The middleware, as the name implies, is the software that sits in the middle and actually handles the message distribution. The model defined by Tibco and others was to have services known as message brokers receive the messages directly from the producers or publishers, perform any transformations or filtering required, and then route the messages on to subscribers. The broker would usually offer a degree of persistence, so that consumers could come and go and the broker would still try to deliver messages that they might have missed. In this way, brokers provided both message queuing - often one queue per topic, or per consumer, and message passing where they would facilitate the actual delivery of the message from end-to-end. Most brokers would also include various degrees of failure recovery, configurability, audit logging, security filtering and other features needed by the major clients of the time.
Some services, such as IBMs MQSeries or Oracle’s Advanced Queue would use a central server to provide the middle layer. The method used by Tibco’s RV system, and to degree others such as Talarian’s Smart Sockets, was to have many small services running that could provide local queueing for application data, and then communicate with each other - intelligently falling back to alternative brokers in the event of failure, for example.
Having part of the broker on each node meant the system was distributed, and peer-to-peer. When a node joined, it located nearby nodes and was capable of passing information to others, depending on the relative cost of accessing them. In this way, TIBCO implemented a messaging network which overlaid the TCP or UDP network that it was based on.
This used multicast between the services, a topic we’ll come to a little later. The downside of the local model was the extra hops between different the different nodes, which added latency.
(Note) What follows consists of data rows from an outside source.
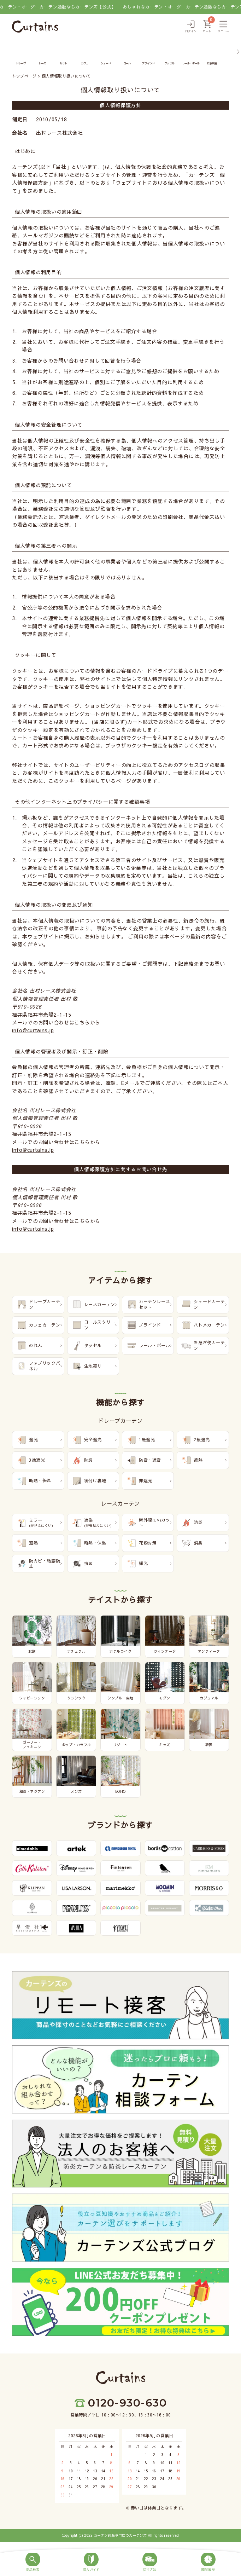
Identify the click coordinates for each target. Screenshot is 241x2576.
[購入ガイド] (91, 2562)
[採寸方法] (149, 2562)
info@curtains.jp (33, 1030)
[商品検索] (33, 2562)
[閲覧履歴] (208, 2562)
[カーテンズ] (35, 27)
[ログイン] (190, 27)
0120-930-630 (127, 2402)
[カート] (207, 27)
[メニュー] (223, 27)
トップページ (24, 76)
For much of the usage at the time, the impact was fairly negligible, only becoming more of an issue later as the volumes started increasing and demands for reaction times below the human scale mounted - again a topic worth revisiting.
Ranadivé’s vision was to simplify the lives of the traders who would have to sort through reams of information and make timely decisions, often for significant amounts of money. He saw traders as being on the front lines in a wider organisational change that would see companies move towards being more event driven. Normal behaviour would be handled as a matter of course, automatically, and only exceptional circumstances would generate events, communicated through messages, which would register at the desks of everyone that needed to know about them, via the information bus.
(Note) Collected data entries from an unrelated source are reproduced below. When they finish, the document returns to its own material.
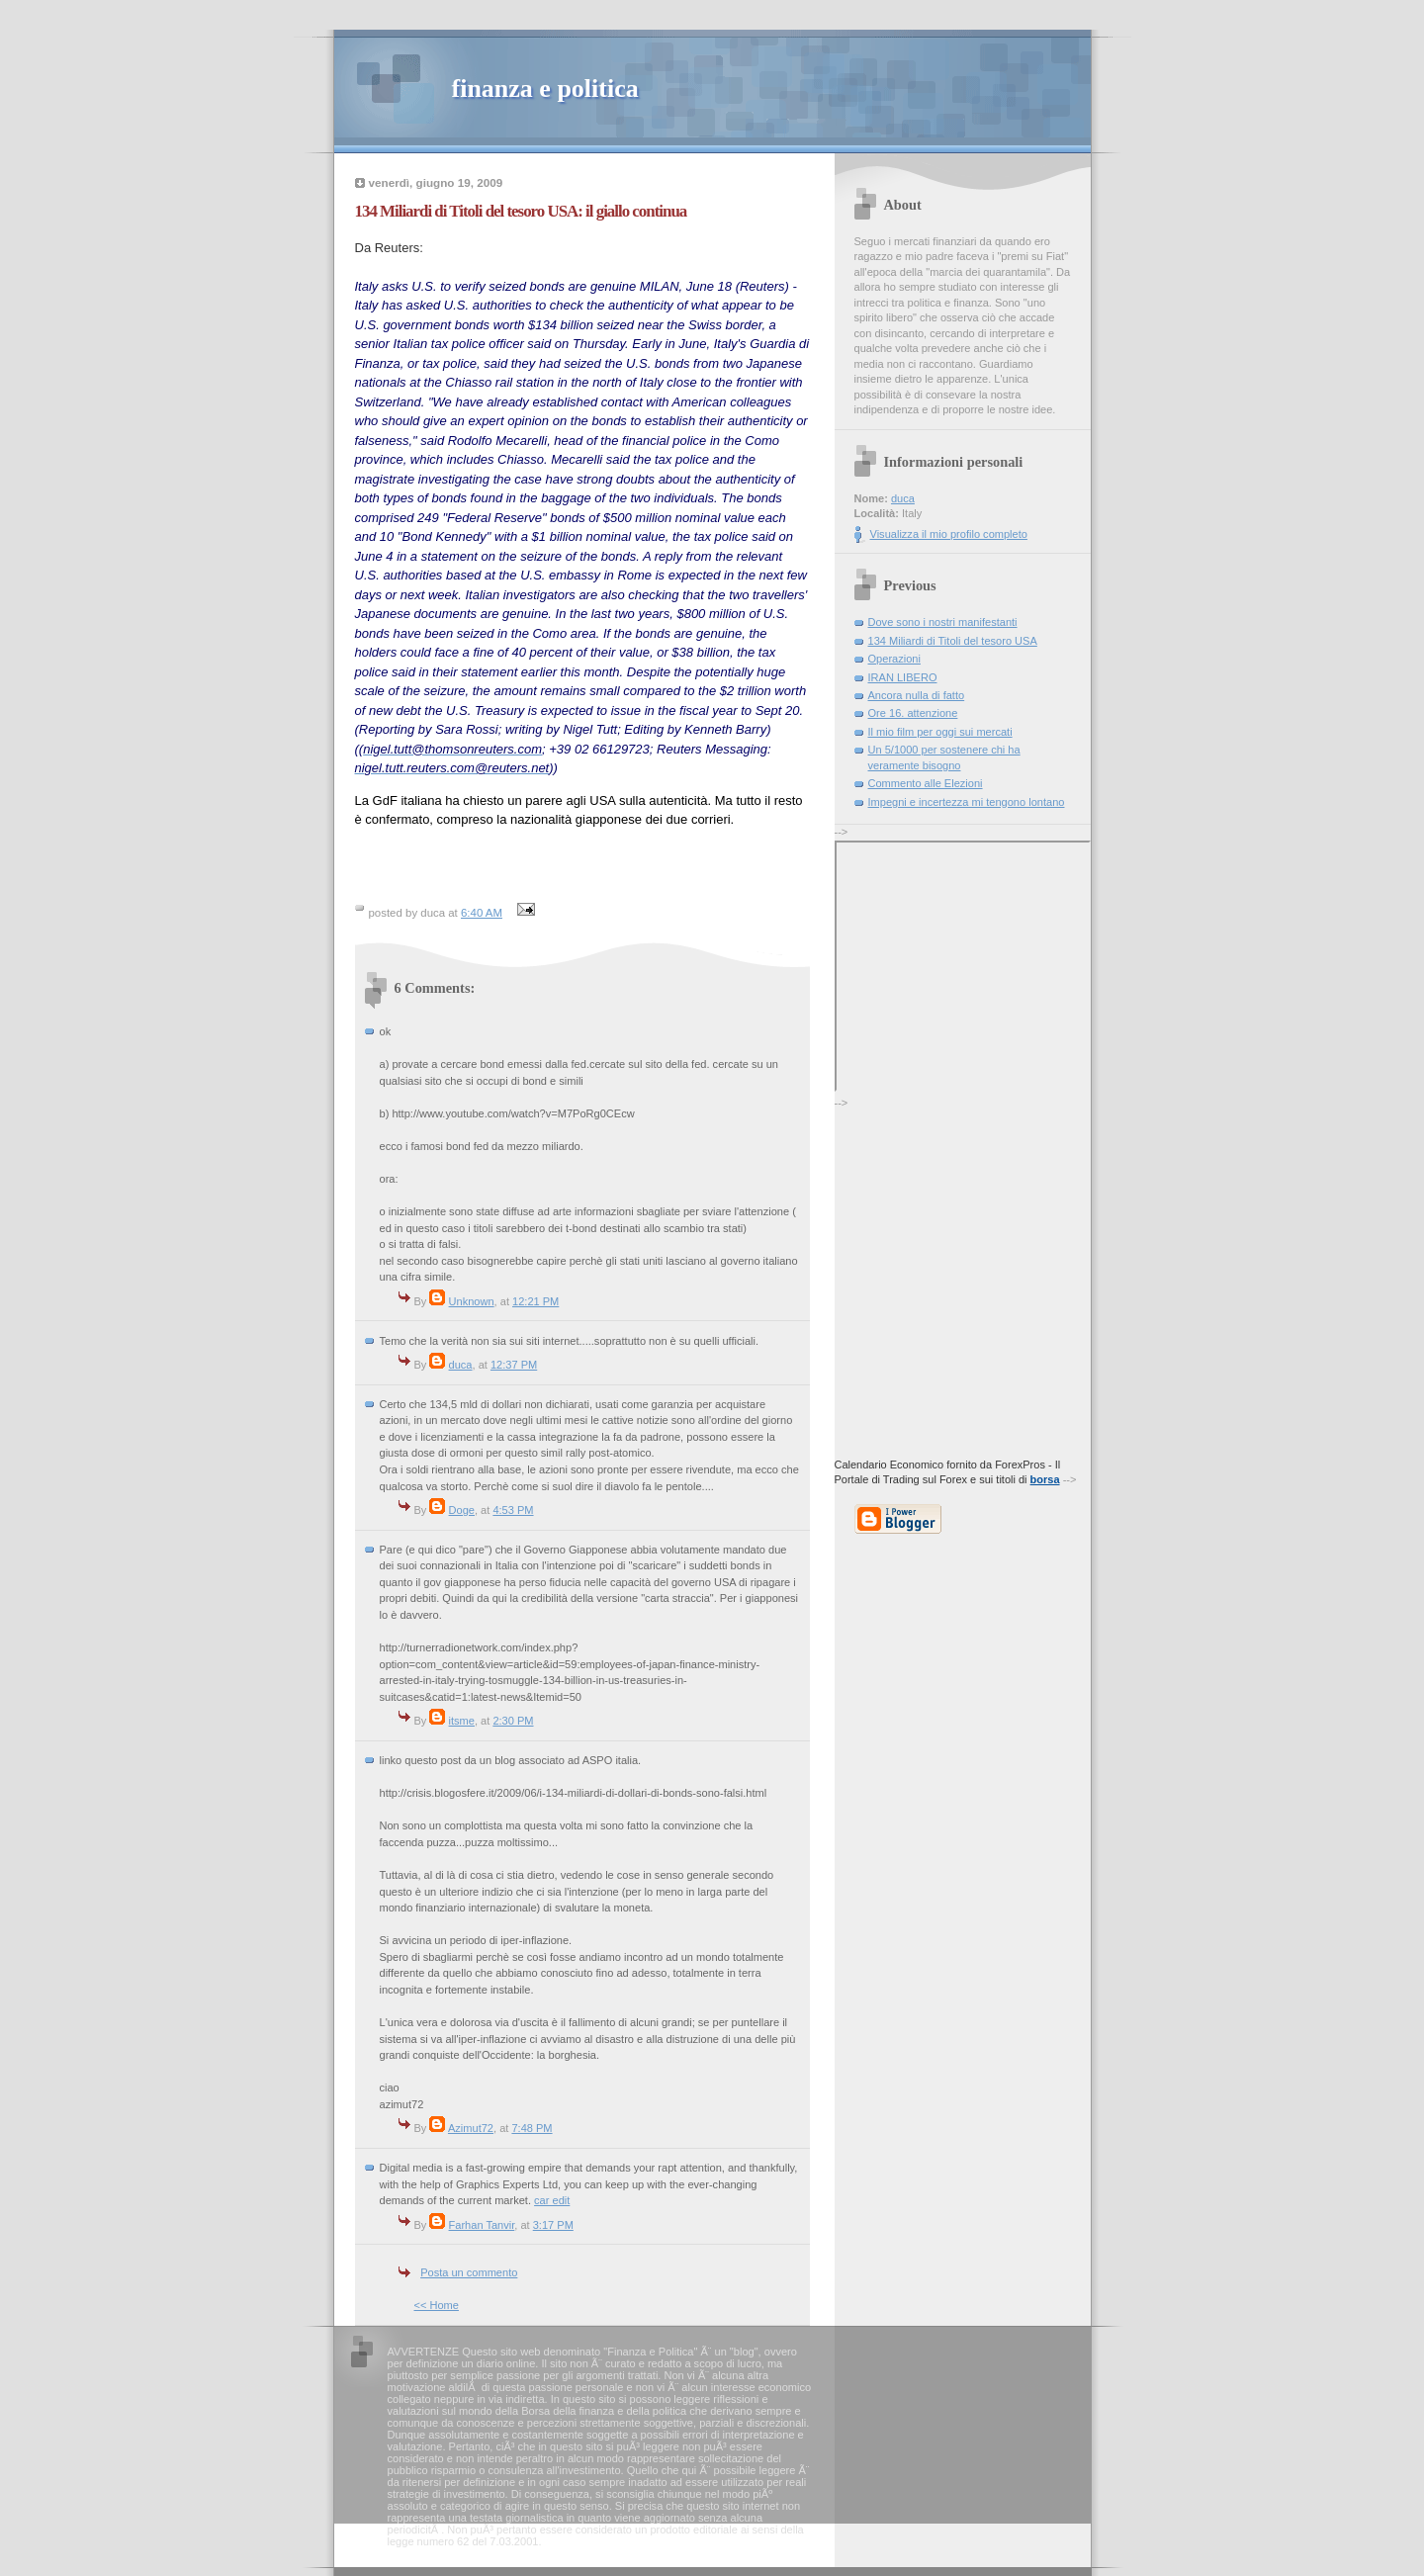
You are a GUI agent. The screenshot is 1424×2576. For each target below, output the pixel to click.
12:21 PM (535, 1301)
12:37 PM (513, 1365)
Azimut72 (470, 2128)
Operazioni (894, 659)
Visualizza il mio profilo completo (948, 534)
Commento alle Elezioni (925, 783)
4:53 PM (512, 1510)
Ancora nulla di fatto (916, 695)
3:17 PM (553, 2225)
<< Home (436, 2305)
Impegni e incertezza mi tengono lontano (966, 802)
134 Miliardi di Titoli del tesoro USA (952, 641)
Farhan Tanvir (482, 2225)
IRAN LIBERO (902, 677)
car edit (552, 2200)
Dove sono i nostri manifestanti (943, 622)
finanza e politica (545, 88)
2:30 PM (512, 1721)
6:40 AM (481, 913)
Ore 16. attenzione (913, 713)
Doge (462, 1510)
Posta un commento (468, 2272)
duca (461, 1365)
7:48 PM (531, 2128)
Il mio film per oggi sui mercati (940, 732)
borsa (1045, 1479)
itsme (462, 1721)
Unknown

Everyone at a company would become the equivalent of a trader, tuning their consumption of knowledge and acting quickly and independently to do their job as effectively as possible. While the impact of the organisational idea is for business management experts to debate, the software idea proved very powerful. Systems which respond to events are an important use case for messaging systems of all types, and have found their way into many, if not most, large infrastructures.